Furthermore, the filtering process is a vital step in most PSD algorithms, that is, reducing the noise level of n-$\gamma$PSs and improving the discrimination performance. However, there are many optional filtering methods in the signal-processing field. Zuo et al. revealed that various discrimination performances were presented for different discrimination methods when coupled with various filtering methods [30]. Consequently, several filtering methods with the best discrimination performance were identified for each discrimination algorithm. However, the filter adaptability of PCNN has not yet been investigated. The most suitable filtering method for PCNN is unknown. To determine the most appropriate filtering method for the PCNN and the newly proposed LG methods, we conducted experiments to validate the performances of nearly every standard filtering method in the PSD field when coupled with these two methods. The performance of each filter is evaluated using several objective criteria.

The layout of this study is arranged as follows. The LG discrimination method principle is elaborated in Section 2. The filtering methods used are described in Section 3. Section 4 presents the evaluation criteria used to quantify the performance of the different filtering methods. The detailed structure of the experiments and experimental results are presented in Section 5. Finally, in Section 6, the conclusions of this study are presented.

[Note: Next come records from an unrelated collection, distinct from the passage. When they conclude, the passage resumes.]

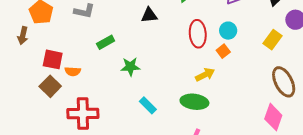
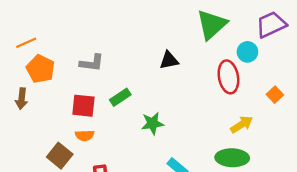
cyan circle: (228, 31) -> (247, 52), moved
orange square: (223, 51) -> (275, 95), moved
red square: (53, 59) -> (83, 106), moved

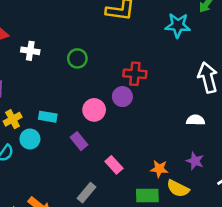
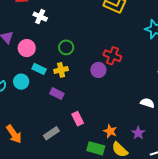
green circle: (77, 58) -> (66, 47), moved
pink circle: (94, 110) -> (27, 48), moved
yellow cross: (13, 119) -> (61, 70), moved
purple rectangle: (79, 141) -> (57, 94), turned -40

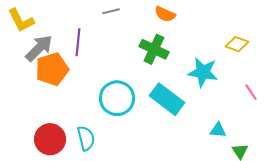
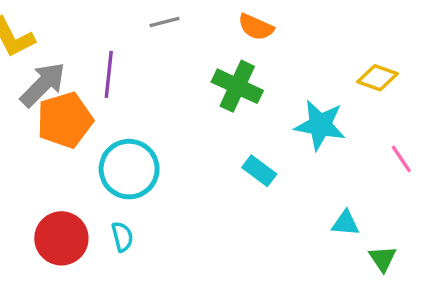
cyan circle: (117, 98) -> (129, 169), moved
cyan rectangle: (167, 99) -> (259, 171), size x0.6
cyan semicircle: (86, 138) -> (122, 237), size x0.7

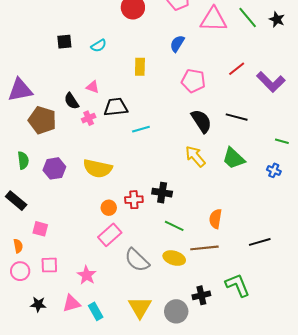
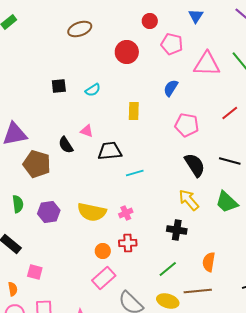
pink cross: (89, 118) -> (126, 213), moved
black cross: (162, 193) -> (177, 230), moved
green line: (174, 226) -> (168, 269), turned -66

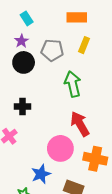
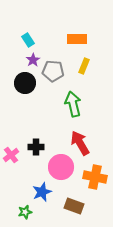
purple star: (21, 41) -> (33, 60), moved
black cross: (23, 106) -> (36, 147), moved

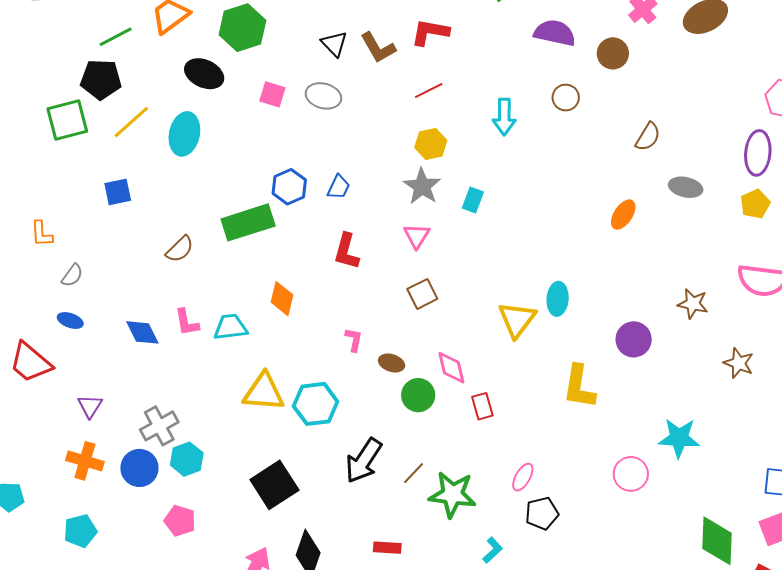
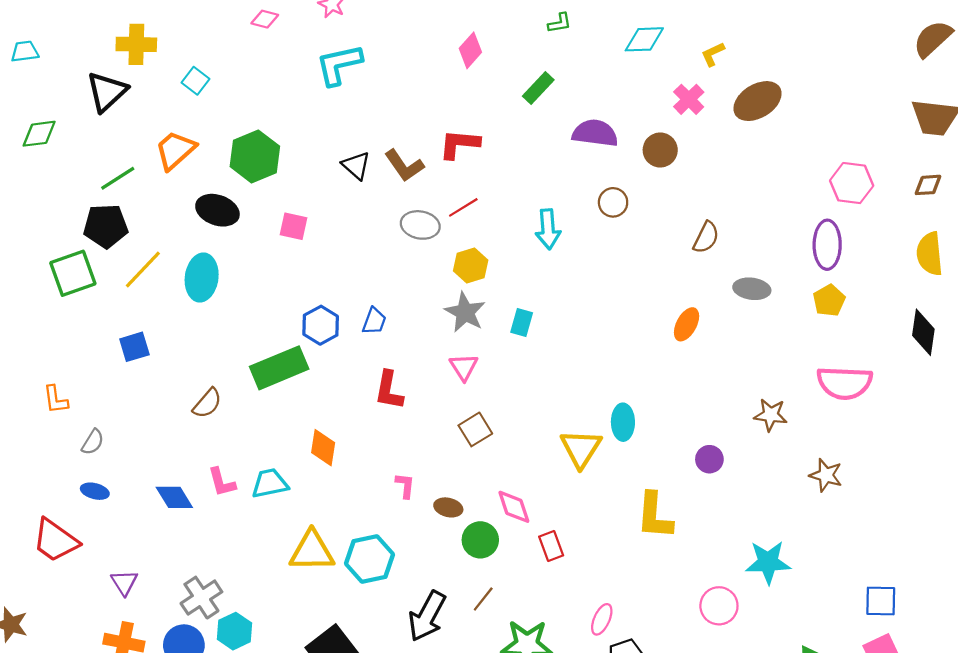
gray ellipse: (323, 96) -> (420, 225), moved
purple circle: (634, 339) -> (709, 459), size x0.7
brown line: (414, 473) -> (483, 599), moved

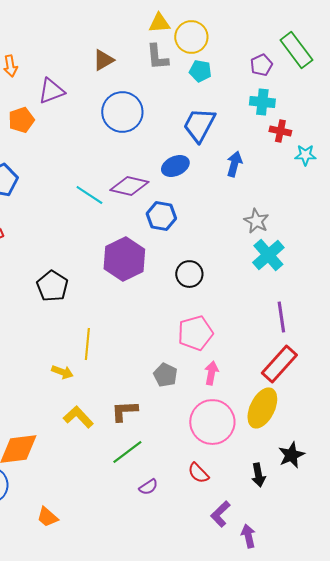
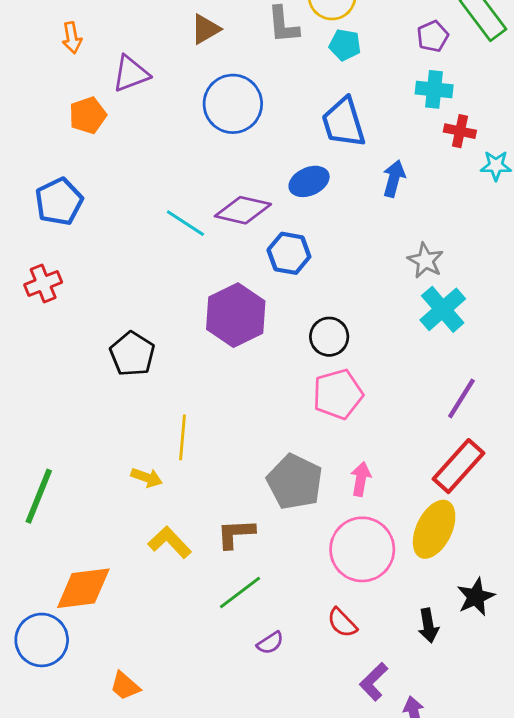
blue trapezoid: (199, 125) -> (344, 123), turned -45
purple line: (281, 317) -> (461, 398), turned 40
pink pentagon: (195, 333) -> (338, 394), moved
gray pentagon: (165, 375) -> (295, 482), size x1.6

Fundamentals of the ladder gradient method

Figure 1 shows a flow chart of the ladder gradient (LG)-based neutron and gamma-ray discrimination process. The radiation pulse signals (n-$\gamma$PSs) were first filtered to reduce the negative impact of the noise. Then, the filtered n-$\gamma$PSs were fed to the quasi-continuous spiking cortical model (QC-SCM), generating ignition maps with the extracted dynamic information. Each ignition map corresponds to an n-$\gamma$PS and is a vector with the same length as n-$\gamma$PS. Finally, the ladder gradient value, $R$ is calculated based on the n-$\gamma$PS ignition map. The ladder gradient is defined as the slope between the maximum point and the $\widehat{m}$th mode after the maximum point in the ignition map, where $\widehat{m}$ is an empirical parameter related to the characteristics of the radiation pulse shapes. The formula for ladder gradient $R$ is as follows: $R=\frac{{\mathcal{Y}}_{\text{B}}-{\mathcal{Y}}_{\text{A}}}{{\mathcal{X}}_{\text{B}}-{\mathcal{X}}_{\text{A}}},$ (1) where $\left({\mathcal{X}}_{\text{A}},{\mathcal{Y}}_{\text{A}}\right)$ and $\left({\mathcal{X}}_{\text{B}},{\mathcal{Y}}_{\text{B}}\right)$ are the coordinates of the maximum point and the $\widehat{m}$th mode after the maximum point in the ignition map, respectively. Compared with the original PCNN, an integration process of the ignition counts corresponding to the radiation signal's falling edge and delayed fluorescence parts is used to calculate the discrimination factor. The calculation of LG's discrimination factor, that is, the ladder gradient, is much less cumbersome. However, this computational complexity release comes at the cost of higher noise sensitivity and poorer information-extraction performance. This is because the influence of noise on the coordinates of the two points is significantly heavier than that on the integration of ignition maps, and the integration results contain more information than the slope of the two locations. Consequently, an optimized model with better anti-noise and information extraction abilities is required for the ignition process of the LG method that presents less noise and more information in the ignition maps.

Fig. 1Full-screen View

(Color online) Flowchart of the ladder gradient method. The radiation pulse signals are first de-noised by a filtering method. Next, the QC-SCM is used to generate the ignition maps. Finally, the discrimination factor, the ladder gradient, is calculated for each ignition map.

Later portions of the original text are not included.